Full-Length Sequencing.

Several different strategies were used for full-insert cDNA sequencing, including primer walking (http://www-shgc.stanford.edu/Seq/cdnapages/maincdna.html), transposon insertions (8, 9), and concatenated shotgun sequencing (10, 11). Importantly, the DNA sequence quality of all full-insert sequences produced by the MGC Program is extremely high. Each single contiguous sequence has no uncertain base calls (“N's”) and has an estimated average error rate of <1 in 50,000 bp.

Results and Discussion

cDNA Libraries.

More than 100 cDNA libraries, derived from a wide variety of tissues and cell lines and prepared by using several different vector systems and library-construction techniques (complete list at http://mgc.nci.nih.gov), were used to select the putative full-ORF clones. Some libraries were produced by standard methods, with the resulting cDNA clone frequencies approximately proportional to the transcript population in the cells used to make the library. In contrast, other libraries were constructed by using normalization (12) and/or size-selection methods that enhance the identification of large transcripts and transcripts expressed at lower levels. EST (5) sequences were generated to evaluate all cDNA libraries for gene diversity and proportion of full-ORF clones. Classification as full-ORF signifies that, as far as is possible to ascertain, the cDNA sequence contains a complete and authentic protein-coding sequence.

Identification and Characterization of Candidate Full-ORF Clones.

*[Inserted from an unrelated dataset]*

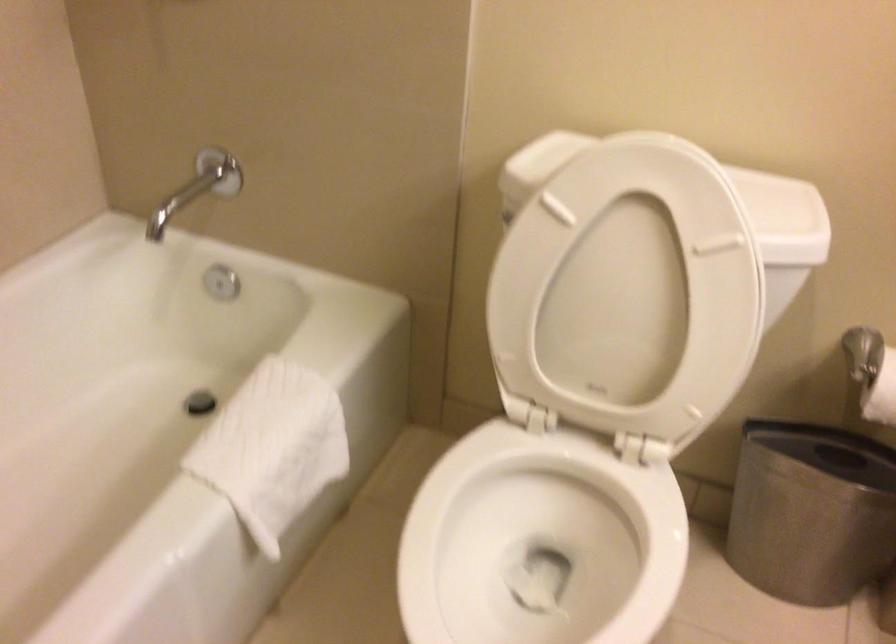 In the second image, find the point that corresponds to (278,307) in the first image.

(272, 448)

For this study, we identified and categorized genes based on the National Center for Biotechnology Information UniGene database (7). In UniGene, GenBank sequences are partitioned into a nonredundant set of clusters, where each cluster contains related sequences and aims to represent a unique gene. Within a cluster are transcripts of various lengths and alternatively processed transcript variants. The common feature linking the cDNAs and ESTs within a cluster is the 3′ sequence adjacent to the poly(A) tail. Because we characterized cDNAs by initially producing 5′ ESTs, in some cases these ESTs did not cluster within UniGene, as intervening sequence data connecting the 3′ and 5′ sequences was not available. For those cases, it was not possible to determine whether two nonoverlapping 5′ ESTs were derived from the same or from a different mRNA. For this and other reasons, we developed criteria to allow us to identify the subset of 5′ ESTs that likely originate at or upstream of the translational start site. Each 5′ EST was subjected to four tests, and clones deemed to be good candidates for having a full-ORF by at least one of the four tests were assigned a reliability score (Fig. 1). The score is based on the false-positive rates that were established for each test by comparing a known set of ESTs and the genes from which they were derived. The 5′ EST with the highest reliability score was selected from each cluster, and the corresponding cDNA clone then was completely sequenced.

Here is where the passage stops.